▶ [Task]: Only the line containing "Reportagens Especiais" and the lines after it, through the end of the entries, should be output exactly.

▶ [Materials provided]:
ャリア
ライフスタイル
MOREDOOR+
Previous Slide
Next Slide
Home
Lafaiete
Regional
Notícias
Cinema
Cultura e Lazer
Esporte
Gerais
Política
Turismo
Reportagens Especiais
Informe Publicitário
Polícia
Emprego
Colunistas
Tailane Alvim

▶ [Response for this exercise]:
Reportagens Especiais
Informe Publicitário
Polícia
Emprego
Colunistas
Tailane Alvim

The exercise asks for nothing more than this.